### RECORDS SUPPLIED
+-------+
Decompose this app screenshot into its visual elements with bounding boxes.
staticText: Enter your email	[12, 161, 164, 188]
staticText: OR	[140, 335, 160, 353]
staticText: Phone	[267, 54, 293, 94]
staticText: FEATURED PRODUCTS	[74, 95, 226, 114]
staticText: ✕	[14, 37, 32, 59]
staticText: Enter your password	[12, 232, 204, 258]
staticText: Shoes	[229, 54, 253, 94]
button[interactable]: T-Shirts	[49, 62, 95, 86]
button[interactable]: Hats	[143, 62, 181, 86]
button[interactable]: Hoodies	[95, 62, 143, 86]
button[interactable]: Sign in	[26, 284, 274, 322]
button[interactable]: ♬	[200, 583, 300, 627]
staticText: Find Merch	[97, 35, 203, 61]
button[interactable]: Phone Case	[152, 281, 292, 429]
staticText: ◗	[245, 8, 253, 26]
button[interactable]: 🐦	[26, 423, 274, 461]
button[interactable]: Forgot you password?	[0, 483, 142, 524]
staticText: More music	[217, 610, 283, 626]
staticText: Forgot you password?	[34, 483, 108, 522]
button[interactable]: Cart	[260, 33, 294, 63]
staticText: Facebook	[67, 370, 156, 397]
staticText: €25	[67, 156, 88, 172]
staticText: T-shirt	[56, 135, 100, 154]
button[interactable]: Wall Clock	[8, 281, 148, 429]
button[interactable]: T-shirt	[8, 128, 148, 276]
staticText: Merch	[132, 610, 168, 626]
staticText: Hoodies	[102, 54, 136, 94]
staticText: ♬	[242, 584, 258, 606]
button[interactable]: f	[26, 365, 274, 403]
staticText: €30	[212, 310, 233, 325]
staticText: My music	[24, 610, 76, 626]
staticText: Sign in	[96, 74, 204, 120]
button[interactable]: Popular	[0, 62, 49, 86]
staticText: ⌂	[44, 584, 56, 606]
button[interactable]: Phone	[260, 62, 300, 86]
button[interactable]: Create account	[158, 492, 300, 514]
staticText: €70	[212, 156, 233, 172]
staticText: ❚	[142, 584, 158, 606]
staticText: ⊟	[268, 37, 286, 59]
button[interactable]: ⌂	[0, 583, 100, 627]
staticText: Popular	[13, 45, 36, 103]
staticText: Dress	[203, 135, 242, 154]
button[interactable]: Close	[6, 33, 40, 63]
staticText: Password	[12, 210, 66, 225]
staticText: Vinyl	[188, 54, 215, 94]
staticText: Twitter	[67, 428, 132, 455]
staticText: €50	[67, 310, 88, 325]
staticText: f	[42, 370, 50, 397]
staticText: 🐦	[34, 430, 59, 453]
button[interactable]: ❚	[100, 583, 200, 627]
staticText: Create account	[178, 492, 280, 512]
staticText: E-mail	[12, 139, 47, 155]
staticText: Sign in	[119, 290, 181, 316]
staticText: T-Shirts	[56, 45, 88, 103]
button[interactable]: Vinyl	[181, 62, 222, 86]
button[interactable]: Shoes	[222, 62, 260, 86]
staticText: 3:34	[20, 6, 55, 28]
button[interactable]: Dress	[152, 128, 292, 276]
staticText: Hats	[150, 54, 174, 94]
+-------+
### DIRECTIONS FOR THIS TASK
Of the lines in the data, report each one containing the string "Shoes".

### ANSWER SECTION
staticText: Shoes	[229, 54, 253, 94]
button[interactable]: Shoes	[222, 62, 260, 86]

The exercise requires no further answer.